Nikon will only be checking/replacing the shutter mechanism.


----------



## jsecordphoto (Mar 1, 2016)

Bummer for anyone who's had problems with their d750, I've had two with 0 issues


----------



## kap55 (Mar 1, 2016)

Had my 750 for a year with no problems at all, but I shipped it out about 8 hours ago.  If Nikon is offering to do this at no cost to me then I can't think of a reason not to do it.  Hope to have it back inside 2 weeks.


----------



## Braineack (Mar 1, 2016)

non-issue.  waste of reading.

move along, canon still hasnt recognized the 7dmii focusing issue.


----------



## coastalconn (Mar 1, 2016)

Braineack said:


> non-issue.  waste of reading.
> move along, canon still hasnt recognized the 7dmii focusing issue.


Well it might be an issue for people with an affected camera....

And Canon never will.  They figure it is cheaper to go on a case by case basis I guess.  A recall would have saved me 5 months of mega aggravation..  Plus if you read through other forums there is no focus issue.  It's always the user's fault or swamp gas...


----------



## DarkShadow (Mar 1, 2016)

Got to love the Fan boys quick to blame the shooter and its never the camera.


----------



## nerwin (Mar 1, 2016)

That means a D760 (or D750s) is on the way!! Its only feature will be 1 more fps.


----------



## goodguy (Mar 1, 2016)

nerwin said:


> That means a D760 (or D750s) is on the way!! Its only feature will be 1 more fps.


Nah probably 1/2 a frame to make it 7FPS, nice round number


----------



## DarkShadow (Mar 1, 2016)

Good then the prices will drop even more on the D750 and I get one for the price of a D610.


----------



## nerwin (Mar 1, 2016)

goodguy said:


> nerwin said:
> 
> 
> > That means a D760 (or D750s) is on the way!! Its only feature will be 1 more fps.
> ...



Hahaha, I didn't know the D750 was 6.5fps.


----------



## nerwin (Mar 1, 2016)

DarkShadow said:


> Good then the prices will drop even more on the D750 and I get one for the price of a D610.



Makes me wonder how many perfectly good D600's were sold very cheaply because of the recall.


----------



## goodguy (Mar 1, 2016)

nerwin said:


> DarkShadow said:
> 
> 
> > Good then the prices will drop even more on the D750 and I get one for the price of a D610.
> ...


Probably many.


----------



## Solarflare (Mar 2, 2016)

Thankfully my D750 is NOT affected. I would have noticed if HSS wouldnt work, though. I use that one a lot ...



nerwin said:


> That means a D760 (or D750s) is on the way!! Its only feature will be 1 more fps.

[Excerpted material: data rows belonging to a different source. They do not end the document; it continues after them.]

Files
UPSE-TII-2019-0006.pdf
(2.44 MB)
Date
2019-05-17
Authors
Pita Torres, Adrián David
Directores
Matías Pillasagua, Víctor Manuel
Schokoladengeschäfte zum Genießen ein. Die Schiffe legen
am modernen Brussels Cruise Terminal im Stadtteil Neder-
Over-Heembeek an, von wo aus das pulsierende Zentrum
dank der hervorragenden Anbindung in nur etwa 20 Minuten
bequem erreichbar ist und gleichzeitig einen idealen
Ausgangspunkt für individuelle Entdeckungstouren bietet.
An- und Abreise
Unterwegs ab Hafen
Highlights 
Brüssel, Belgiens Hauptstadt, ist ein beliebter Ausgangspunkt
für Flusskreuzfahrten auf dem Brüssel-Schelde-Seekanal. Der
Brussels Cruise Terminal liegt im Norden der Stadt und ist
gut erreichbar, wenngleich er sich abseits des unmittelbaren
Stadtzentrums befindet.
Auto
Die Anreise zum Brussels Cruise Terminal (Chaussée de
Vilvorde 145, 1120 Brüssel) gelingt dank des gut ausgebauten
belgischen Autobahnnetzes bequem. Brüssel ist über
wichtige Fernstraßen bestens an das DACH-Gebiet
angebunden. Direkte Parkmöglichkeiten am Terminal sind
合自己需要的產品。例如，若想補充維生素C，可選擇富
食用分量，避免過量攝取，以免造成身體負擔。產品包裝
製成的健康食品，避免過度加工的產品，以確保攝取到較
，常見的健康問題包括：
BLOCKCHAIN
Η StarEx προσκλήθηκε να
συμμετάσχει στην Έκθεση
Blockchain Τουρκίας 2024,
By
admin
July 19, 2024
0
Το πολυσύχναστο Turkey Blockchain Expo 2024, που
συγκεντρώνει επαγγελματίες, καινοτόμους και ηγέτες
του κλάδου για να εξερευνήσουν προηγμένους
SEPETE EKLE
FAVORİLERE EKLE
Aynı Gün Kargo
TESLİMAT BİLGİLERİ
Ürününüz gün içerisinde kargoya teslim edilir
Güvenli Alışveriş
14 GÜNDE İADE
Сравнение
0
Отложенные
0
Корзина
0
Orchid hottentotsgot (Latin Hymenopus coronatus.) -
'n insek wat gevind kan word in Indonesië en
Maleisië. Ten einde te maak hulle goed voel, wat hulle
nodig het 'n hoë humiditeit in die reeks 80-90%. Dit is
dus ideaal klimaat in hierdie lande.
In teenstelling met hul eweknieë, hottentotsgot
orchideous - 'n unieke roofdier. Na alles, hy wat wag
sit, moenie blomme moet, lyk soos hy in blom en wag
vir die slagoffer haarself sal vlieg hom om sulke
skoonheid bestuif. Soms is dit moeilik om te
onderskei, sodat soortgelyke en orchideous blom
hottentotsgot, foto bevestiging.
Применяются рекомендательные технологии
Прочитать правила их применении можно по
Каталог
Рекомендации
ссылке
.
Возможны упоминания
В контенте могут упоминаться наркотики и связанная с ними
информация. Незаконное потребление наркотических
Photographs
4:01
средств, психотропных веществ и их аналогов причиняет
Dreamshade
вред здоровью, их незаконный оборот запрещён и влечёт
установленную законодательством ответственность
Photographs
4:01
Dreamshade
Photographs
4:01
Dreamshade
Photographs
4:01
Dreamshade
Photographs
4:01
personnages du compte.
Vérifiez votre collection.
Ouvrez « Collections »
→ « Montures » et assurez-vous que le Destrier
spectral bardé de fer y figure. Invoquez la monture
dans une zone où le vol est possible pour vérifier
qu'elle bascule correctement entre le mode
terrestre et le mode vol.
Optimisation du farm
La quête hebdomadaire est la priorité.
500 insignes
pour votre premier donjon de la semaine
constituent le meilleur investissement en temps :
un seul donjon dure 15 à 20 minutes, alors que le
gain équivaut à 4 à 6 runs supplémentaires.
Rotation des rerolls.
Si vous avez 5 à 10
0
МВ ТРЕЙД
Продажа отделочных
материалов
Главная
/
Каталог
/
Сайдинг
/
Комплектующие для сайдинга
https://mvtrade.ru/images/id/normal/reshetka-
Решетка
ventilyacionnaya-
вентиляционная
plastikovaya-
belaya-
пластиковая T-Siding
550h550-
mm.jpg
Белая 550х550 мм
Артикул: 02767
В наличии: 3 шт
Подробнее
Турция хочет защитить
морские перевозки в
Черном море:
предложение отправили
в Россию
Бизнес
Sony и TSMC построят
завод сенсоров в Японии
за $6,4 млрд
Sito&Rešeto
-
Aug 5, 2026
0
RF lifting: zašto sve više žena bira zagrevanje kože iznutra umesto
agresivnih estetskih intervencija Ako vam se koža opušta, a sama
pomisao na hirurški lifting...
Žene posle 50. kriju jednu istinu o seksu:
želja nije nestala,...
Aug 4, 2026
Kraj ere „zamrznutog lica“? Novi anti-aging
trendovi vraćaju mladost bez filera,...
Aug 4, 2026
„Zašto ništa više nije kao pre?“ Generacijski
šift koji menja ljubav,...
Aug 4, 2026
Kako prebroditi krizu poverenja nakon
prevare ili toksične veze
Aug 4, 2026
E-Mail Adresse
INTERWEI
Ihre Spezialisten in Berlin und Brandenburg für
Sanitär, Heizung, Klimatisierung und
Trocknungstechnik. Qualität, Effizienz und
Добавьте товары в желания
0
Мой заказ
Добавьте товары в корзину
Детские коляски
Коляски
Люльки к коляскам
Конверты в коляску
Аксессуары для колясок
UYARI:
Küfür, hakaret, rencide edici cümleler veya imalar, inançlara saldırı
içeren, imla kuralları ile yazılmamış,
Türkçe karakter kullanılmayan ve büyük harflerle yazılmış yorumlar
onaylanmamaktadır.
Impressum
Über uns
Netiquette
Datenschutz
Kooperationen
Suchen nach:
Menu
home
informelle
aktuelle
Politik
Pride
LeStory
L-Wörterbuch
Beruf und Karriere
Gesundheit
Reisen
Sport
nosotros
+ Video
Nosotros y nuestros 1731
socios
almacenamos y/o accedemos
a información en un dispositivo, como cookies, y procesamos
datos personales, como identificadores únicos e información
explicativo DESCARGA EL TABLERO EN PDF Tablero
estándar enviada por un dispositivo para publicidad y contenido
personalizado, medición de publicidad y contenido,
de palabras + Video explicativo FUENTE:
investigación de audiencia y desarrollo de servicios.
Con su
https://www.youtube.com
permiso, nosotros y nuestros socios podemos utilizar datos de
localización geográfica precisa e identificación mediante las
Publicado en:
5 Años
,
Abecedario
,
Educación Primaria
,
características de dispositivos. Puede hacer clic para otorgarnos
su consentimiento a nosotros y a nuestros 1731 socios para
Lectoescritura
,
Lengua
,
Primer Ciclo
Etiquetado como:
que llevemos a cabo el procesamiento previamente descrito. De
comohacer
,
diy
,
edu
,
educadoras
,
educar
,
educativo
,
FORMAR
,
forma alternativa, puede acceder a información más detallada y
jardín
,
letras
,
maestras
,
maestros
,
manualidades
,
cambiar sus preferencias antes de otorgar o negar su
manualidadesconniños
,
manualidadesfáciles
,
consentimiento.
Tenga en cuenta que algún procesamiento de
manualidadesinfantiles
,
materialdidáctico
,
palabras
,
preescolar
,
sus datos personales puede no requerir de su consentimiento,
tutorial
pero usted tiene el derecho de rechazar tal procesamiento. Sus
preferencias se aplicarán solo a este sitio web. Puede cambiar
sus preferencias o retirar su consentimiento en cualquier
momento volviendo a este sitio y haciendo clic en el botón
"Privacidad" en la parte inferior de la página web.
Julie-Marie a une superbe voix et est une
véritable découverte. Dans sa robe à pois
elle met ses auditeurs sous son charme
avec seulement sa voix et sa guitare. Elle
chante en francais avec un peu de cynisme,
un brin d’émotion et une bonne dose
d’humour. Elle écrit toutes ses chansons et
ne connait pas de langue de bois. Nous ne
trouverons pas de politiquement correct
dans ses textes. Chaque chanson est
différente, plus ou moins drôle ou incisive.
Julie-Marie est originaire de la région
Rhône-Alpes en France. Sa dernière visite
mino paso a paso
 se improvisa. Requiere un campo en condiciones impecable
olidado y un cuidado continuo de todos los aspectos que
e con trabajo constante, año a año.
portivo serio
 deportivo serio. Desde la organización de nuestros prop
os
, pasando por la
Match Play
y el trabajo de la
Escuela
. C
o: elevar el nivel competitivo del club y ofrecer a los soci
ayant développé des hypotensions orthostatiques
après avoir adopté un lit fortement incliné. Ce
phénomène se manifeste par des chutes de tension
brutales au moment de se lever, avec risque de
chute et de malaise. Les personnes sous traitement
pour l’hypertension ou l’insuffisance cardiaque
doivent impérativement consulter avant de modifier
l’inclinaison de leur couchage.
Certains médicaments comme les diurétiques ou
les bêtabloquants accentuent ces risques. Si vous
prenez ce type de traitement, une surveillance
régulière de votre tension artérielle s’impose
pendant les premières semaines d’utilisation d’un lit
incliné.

 Whow, why so optimistic ? I would rather have guessed 0.5 fps. And we'll get "better white balance" (that nikon will never offer to the D750 in a firmware update) and some obscure feature nobody has ever missed (like quiet continuous drive mode ... I guess with braketing it would be useful, but otherwise, meh).



nerwin said:


> Makes me wonder how many perfectly good D600's were sold very cheaply because of the recall.


 I still tell people who want to get a D610 to get a used D600 instead, since its the better / less annoying(*) of the two and if it really doesnt work, you'll get a completely new D610 for free.

(*) Because the monitor doesnt activate when you change your ISO settings.


----------



## Braineack (Mar 2, 2016)

nerwin said:


> That means a D760 (or D750s) is on the way!! Its only feature will be 1 more fps.



all this means to me is that Nikon figured out a better solution to the initial service advisory.  And they are still offering this fix to any D750 that were affected by the flare issue that no one has ever talked about since 2014.

oh wait, is this not the flare issue and there was a shutter issue no one here actually ever cried about?!


----------



## nerwin (Mar 2, 2016)

Solarflare said:


> (*) Because the monitor doesnt activate when you change your ISO settings.



I'm not sure what you mean about that?


----------



## goodguy (Mar 2, 2016)

Solarflare said:


> And we'll get "better white balance" .


Interesting observation, my impression was always the opposite, when I moved from my D7100 to the D750 the first thing I saw how much better the AWB is, in most cases now I dont need to make changes post processing any more, this doesnt mean the AWB is perfect but it was quite an improvement over the D7100


----------



## Braineack (Mar 2, 2016)

nerwin said:


> Solarflare said:
> 
> 
> > (*) Because the monitor doesnt activate when you change your ISO settings.
> ...




apparently the D750 has a weird quirk that if you change the ISO setting, the lcd screen on the back of the camera activates and lights up.


----------



## nerwin (Mar 2, 2016)

Braineack said:


> nerwin said:
> 
> 
> > Solarflare said:
> ...



I thought he was talking about the D610. I checked mine, works fine.


----------



## Solarflare (Mar 2, 2016)

I've been told that the D610 has the same annoying behavior as my D750: whenever you press the ISO button, the monitor lights up. Really annoying if you currently have your eyes on the viewfinder.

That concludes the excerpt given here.